Aspalaga Bluff - Gadsden County, Florida


This is a view of Aspalaga Bluff. Fronting the Apalachicola River just south of today's Interstate 10 bridge, the bluff is one of the most significant historic sites in Gadsden County.
In prehistoric times, Native Americans built a ceremonial complex of three mounds here. One of the most important archaeological sites in Florida, the mound complex dates from roughly A.D. 400- 900.
In 1818 the bluff was crossed by General Andrew Jackson's army during the U.S. invasion of Spanish Florida remembered today as the First Seminole War. Jackson's topographer, Captain Hugh Young, described the rocky escarpment where the bluff fell off into the river.
In the years that followed, as early settlers drifted into Gadsden County, Aspalaga became the site of an early settlement. An important riverboat landing, the community boasted a store, houses and a water-powered mill.
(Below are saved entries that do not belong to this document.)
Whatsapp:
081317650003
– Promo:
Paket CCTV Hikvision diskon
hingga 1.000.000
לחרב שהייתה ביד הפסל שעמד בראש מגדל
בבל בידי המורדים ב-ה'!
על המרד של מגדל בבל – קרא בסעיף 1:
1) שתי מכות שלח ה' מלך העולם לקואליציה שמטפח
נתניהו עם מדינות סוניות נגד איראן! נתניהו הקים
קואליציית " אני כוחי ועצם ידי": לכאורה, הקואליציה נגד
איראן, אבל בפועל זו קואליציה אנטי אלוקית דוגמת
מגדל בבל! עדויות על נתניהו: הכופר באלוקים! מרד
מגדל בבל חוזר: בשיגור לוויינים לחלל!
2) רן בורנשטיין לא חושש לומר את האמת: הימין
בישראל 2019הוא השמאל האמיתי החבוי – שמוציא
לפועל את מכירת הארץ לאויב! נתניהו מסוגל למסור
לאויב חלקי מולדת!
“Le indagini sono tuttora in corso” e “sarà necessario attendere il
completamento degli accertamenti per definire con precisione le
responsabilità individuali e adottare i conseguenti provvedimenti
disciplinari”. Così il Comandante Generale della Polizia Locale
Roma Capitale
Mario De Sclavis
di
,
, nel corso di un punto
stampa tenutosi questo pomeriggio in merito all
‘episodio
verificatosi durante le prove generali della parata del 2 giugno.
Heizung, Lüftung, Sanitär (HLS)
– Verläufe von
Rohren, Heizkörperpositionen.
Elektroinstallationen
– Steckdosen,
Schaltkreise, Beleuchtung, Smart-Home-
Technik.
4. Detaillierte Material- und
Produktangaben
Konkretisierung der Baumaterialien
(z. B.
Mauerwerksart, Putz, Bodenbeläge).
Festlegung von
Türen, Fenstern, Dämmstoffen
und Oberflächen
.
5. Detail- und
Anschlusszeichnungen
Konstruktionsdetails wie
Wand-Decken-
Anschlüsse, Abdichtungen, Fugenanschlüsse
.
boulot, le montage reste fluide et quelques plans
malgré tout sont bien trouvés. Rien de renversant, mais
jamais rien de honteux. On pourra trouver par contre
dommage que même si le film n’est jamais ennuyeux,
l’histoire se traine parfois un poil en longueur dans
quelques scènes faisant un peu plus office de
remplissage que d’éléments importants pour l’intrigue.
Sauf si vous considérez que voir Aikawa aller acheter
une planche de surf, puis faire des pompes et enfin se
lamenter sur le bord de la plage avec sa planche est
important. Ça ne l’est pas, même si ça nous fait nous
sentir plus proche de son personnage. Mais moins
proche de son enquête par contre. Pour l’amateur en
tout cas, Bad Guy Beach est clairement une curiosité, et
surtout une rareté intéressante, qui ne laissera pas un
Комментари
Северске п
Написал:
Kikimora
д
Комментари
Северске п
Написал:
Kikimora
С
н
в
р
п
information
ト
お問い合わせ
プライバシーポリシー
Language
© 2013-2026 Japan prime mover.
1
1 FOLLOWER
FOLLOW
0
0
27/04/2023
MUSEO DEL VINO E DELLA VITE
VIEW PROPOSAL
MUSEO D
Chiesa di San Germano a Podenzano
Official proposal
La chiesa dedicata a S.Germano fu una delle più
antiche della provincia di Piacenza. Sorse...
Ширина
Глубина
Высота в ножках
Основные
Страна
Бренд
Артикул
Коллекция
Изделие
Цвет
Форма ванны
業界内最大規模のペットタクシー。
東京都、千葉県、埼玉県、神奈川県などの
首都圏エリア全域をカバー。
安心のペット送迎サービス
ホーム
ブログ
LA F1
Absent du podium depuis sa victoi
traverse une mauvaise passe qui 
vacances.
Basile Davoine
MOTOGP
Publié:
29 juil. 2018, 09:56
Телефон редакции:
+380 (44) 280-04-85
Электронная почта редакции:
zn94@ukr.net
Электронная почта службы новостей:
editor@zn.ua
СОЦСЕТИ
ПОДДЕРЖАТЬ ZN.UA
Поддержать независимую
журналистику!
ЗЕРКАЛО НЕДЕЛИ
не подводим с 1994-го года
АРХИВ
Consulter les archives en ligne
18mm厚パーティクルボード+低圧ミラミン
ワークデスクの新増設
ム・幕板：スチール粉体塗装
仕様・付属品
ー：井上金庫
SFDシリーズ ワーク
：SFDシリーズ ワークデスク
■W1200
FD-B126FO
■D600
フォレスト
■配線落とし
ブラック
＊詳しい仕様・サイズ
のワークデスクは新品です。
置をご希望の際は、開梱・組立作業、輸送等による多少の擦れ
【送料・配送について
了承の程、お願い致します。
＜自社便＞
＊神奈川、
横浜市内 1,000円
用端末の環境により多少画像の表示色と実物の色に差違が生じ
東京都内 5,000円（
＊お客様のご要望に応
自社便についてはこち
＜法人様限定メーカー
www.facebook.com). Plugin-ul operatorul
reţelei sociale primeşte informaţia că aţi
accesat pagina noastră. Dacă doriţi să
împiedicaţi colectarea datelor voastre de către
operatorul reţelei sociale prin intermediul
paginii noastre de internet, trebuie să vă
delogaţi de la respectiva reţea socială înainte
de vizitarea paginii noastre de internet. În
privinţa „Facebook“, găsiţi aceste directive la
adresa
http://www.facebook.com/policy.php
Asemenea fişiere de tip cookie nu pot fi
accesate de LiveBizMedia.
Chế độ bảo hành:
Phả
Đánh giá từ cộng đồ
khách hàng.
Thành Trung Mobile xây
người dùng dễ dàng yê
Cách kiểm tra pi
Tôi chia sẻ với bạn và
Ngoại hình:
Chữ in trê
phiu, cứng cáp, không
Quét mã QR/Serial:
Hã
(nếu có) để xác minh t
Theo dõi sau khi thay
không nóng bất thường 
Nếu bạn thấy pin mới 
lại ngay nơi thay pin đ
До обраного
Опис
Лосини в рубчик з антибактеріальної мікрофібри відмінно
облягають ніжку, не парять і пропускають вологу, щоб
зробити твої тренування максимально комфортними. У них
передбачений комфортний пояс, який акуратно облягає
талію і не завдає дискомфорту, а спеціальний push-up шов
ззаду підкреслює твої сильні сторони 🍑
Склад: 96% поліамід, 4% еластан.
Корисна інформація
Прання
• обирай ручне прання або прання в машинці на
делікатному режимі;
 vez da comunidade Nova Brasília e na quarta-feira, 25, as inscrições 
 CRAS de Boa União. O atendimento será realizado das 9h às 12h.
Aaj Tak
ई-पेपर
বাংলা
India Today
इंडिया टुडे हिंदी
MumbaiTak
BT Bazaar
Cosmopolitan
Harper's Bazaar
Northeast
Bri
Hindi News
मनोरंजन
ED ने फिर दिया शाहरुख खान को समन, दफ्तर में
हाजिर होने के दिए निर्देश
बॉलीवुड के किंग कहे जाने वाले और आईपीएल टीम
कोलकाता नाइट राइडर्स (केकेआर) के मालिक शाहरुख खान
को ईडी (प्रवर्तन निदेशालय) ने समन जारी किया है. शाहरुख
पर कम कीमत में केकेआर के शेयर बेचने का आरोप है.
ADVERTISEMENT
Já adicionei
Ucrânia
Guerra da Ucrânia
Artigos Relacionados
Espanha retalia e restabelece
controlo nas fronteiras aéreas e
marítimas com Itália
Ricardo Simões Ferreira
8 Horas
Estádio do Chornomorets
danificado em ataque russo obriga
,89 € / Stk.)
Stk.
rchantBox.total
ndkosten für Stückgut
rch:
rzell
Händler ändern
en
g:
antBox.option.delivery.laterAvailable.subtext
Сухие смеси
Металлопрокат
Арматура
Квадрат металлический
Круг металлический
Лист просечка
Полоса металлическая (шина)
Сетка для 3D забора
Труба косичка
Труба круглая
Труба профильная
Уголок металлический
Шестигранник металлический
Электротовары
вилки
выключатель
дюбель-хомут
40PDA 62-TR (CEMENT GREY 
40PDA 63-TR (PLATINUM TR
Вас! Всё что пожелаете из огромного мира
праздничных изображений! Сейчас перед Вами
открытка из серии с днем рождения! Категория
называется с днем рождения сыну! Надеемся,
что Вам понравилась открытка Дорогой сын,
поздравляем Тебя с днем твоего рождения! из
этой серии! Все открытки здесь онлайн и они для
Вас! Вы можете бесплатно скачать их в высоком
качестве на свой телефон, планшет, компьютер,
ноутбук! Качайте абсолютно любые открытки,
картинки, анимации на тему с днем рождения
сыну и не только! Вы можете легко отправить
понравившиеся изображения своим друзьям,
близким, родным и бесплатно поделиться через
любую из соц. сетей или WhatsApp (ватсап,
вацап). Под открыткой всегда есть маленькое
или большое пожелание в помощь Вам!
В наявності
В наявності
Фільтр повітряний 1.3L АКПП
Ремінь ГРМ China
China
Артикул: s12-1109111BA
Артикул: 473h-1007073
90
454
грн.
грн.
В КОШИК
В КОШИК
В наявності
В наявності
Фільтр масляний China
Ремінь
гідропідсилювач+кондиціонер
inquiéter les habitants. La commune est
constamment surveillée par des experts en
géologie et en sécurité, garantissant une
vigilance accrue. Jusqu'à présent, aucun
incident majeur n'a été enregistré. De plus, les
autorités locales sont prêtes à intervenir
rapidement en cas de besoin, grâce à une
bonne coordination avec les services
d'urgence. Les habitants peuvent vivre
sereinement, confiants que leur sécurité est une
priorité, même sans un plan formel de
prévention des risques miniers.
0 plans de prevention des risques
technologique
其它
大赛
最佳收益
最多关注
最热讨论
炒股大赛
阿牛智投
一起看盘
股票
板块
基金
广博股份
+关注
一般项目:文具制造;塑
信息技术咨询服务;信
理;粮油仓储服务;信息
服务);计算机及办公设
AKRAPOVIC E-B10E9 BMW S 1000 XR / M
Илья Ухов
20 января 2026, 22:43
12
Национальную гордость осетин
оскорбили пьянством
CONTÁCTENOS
It was here that early botanist Hardy Bryan Croom first noticed that an unusal tree grew in large groves. Upon closer examination he realized that the tree, called "stinking cedar" by local residents, had never been classified. He named it the Florida Torreya (torreya taxifolia) after Dr. John Torrey, a prominent 19th century American scientist. Now one of the rarest trees in the world, the Florida Torreya can still be found growing along the Apalachicola River from Aspalaga south to Torreya State Park and the Apalachicola Bluffs and Ravines Preserve in neighboring Liberty County.
Aspalaga Bluff was the site of Fort Barbour, a U.S. Army post that guarded the ferry over the Apalachicola River here during the Second Seminole War. During the Civil War, the landing here was visited by the Confederate warship C.S.S. Chattahoochee and Southern soldiers often spent the night here while making their ways up or down the Apalachicola.
The community at Aspalaga eventually faded and died away completely with the end of steamboat traffic during the mid-20th century. The bluff today is protected as a part of Torreya State Park. The adjacent landing area is open to the public.